Based on the foregoing, Pechatsko's motion to amend or alter judgment is hereby denied.

IT IS SO ORDERED.

NOTES

[1] ECF # 31.

[2] ECF # 32.

[3] ECF # 12.

[4] ECF # s 29, 30.

[5] ECF # 32 at 2.

[6] Berryhill v. Shalala, 4 F.3d 993, 1993 WL 361792 (6th Cir. 1993) (unpublished table decision).

[7] McDowell v. Dynamics Corp., 931 F.2d 380, 382 (6th Cir.1991).

[8] Sault Ste. Marie Tribe of Chippewa Indians v. Engler, 146 F.3d 367, 374 (6th Cir.1998).

[9] Id.

[10] Rodriguez v. Tennessee Laborers Health & Welfare Fund, 89 Fed.Appx. 949, 959, 2004 WL 237651 (6th Cir.2004).

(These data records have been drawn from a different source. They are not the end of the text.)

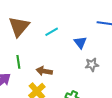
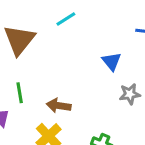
cyan line: (52, 32) -> (66, 19), moved

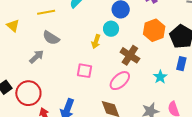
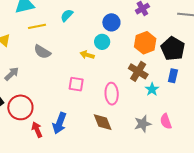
yellow arrow: (96, 42) -> (87, 55), turned 88
brown cross: (130, 55) -> (138, 71), moved
gray arrow: (36, 57) -> (12, 74), moved
pink ellipse: (120, 81) -> (112, 94), turned -50

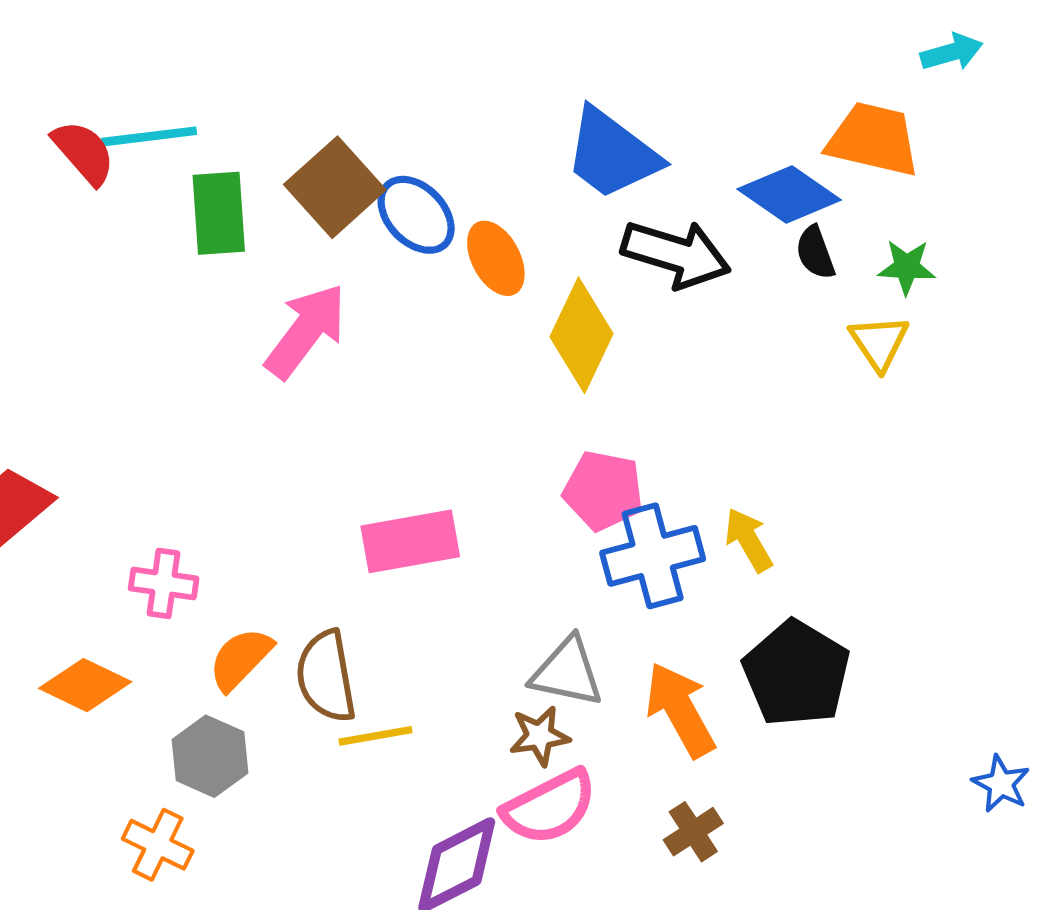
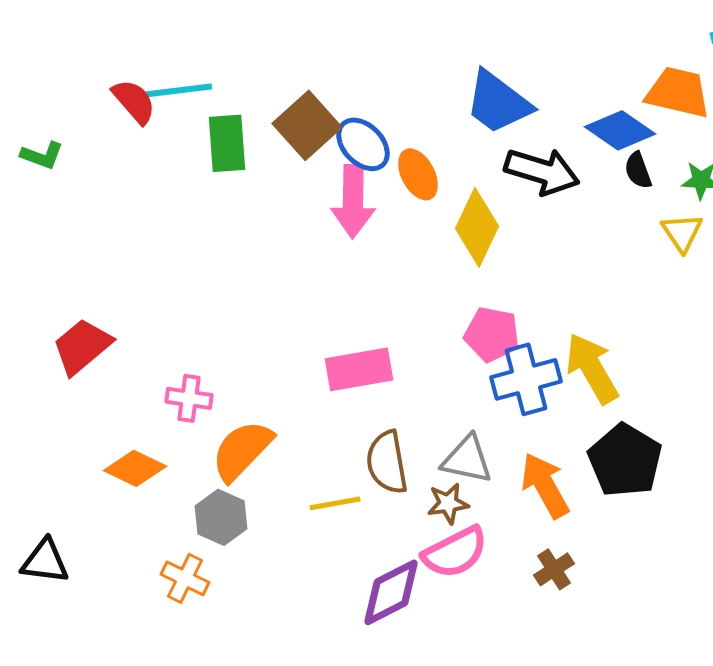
pink arrow: (306, 331) -> (353, 201), moved, turned 144
yellow arrow: (748, 540) -> (592, 368), size x1.6
orange semicircle: (240, 659) -> (242, 450), size x1.4
brown semicircle: (326, 676) -> (387, 462), moved

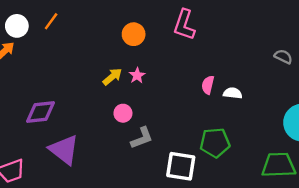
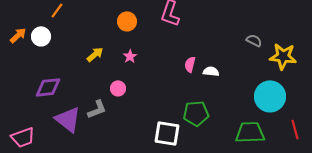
white circle: (17, 26) -> (41, 36), moved
yellow arrow: (112, 77) -> (95, 54), moved
gray L-shape: (142, 138) -> (97, 109), moved

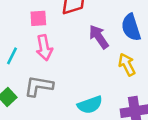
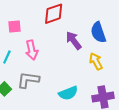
pink square: (38, 18) -> (15, 27), moved

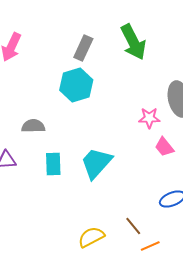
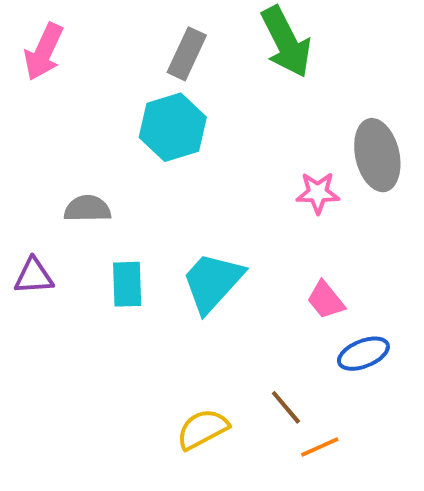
pink trapezoid: (164, 147) -> (326, 300), moved

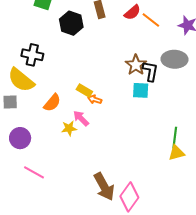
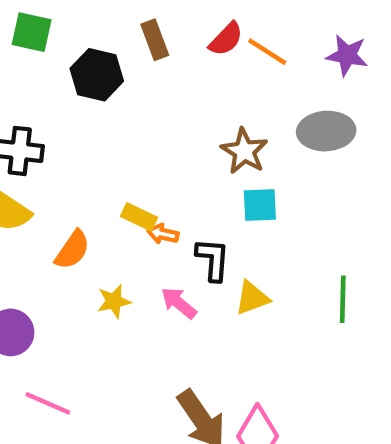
black L-shape: (150, 71) -> (213, 259), moved
pink arrow: (81, 118) -> (179, 303), moved
yellow triangle: (176, 153) -> (252, 298), moved

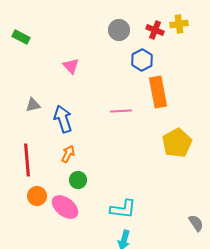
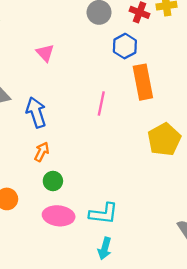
pink line: (121, 111) -> (101, 103), turned -75
pink ellipse: (65, 207) -> (59, 216), moved, turned -32

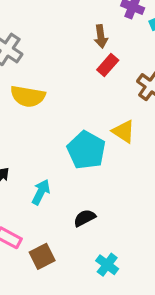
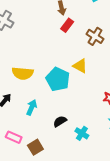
yellow semicircle: (28, 96) -> (23, 73), moved
cyan cross: (107, 265) -> (82, 133), moved

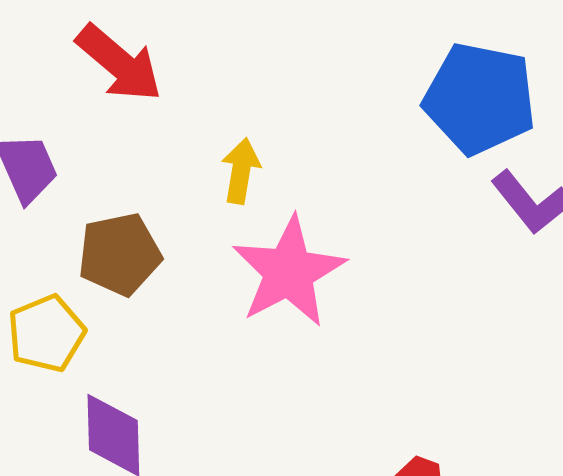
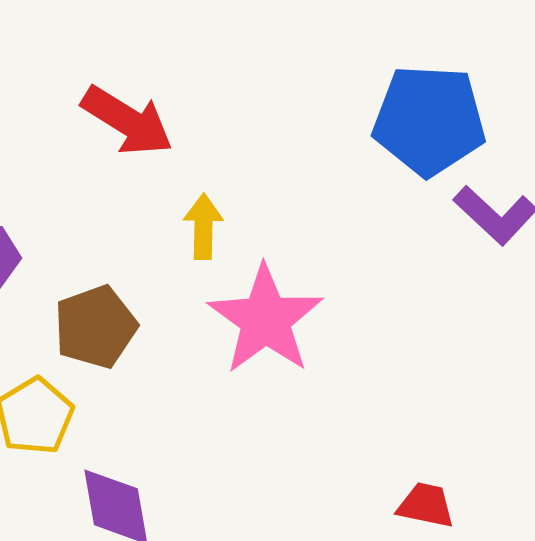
red arrow: (119, 63) -> (127, 121), moved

[11] Shields v. Shetler, 120 F.R.D. 123, 126 (D.Colo.1988).

[12] Berryhill, 4 F.3d 993, 1993 WL 361792, at *7.

[13] S.E.C. v. Chenery Corp., 332 U.S. 194, 67 S. Ct. 1575, 91 L. Ed. 1995 (1947).

[14] Id. at 196, 67 S. Ct. 1575.

[15] Berryhill, 4 F.3d 993, 1993 WL 361792, at *6.

[16] Id. 4 F.3d 993, 1993 WL 361792 at *7.

[17] Kurzon v. United States Postal Serv., 539 F.2d 788, 796 (1st Cir.1976).

[18] Berryhill, 4 F.3d 993, 1993 WL 361792, at *7, quoting Kurzon, 539 F.2d at 796 (citations omitted).

[19] S.E.C. v. Chenery, 332 U.S. 194, 67 S. Ct. 1575, 91 L. Ed. 1995 (1947).

[20] S.E.C. v. Chenery, 318 U.S. 80, 63 S. Ct. 454, 87 L. Ed. 626 (1943).

[21] Chenery II, 332 U.S. at 196-97, 67 S. Ct. 1575.

[22] Chenery I, 318 U.S. at 88, 63 S. Ct. 454.

[23] Id. at 92, 63 S. Ct. 454.

[24] Id. at 88, 63 S. Ct. 454 (citation omitted).

[25] Chenery II, 332 U.S. at 196, 67 S. Ct. 1575 (emphasis added).

[26] 42 U.S.C. § 405(g) (emphasis added).

[27] Newkirk v. Shalala, 25 F.3d 316, 318 (6th Cir.1994).

[28] Id.

[29] Chenery II, 332 U.S. at 196, 67 S. Ct. 1575.

[30] Berryhill, 4 F.3d 993, 1993 WL 361792, at *7.

[31] Newkirk, 25 F.3d at 318.

[32] VanSingel v. Comm'r of Soc. Sec., 26 Fed.Appx. 488, 490, 2002 WL 44216 (6th Cir.2002).

[33] Bell v. Johnson, 308 F.3d 594, 611 (6th Cir.2002).

[34] Berryhill, 4 F.3d 993, 1993 WL 361792, at *9.

[35] Newkirk, 25 F.3d at 318.

[36] Berryhill, 4 F.3d 993, 1993 WL 3619792, at *7.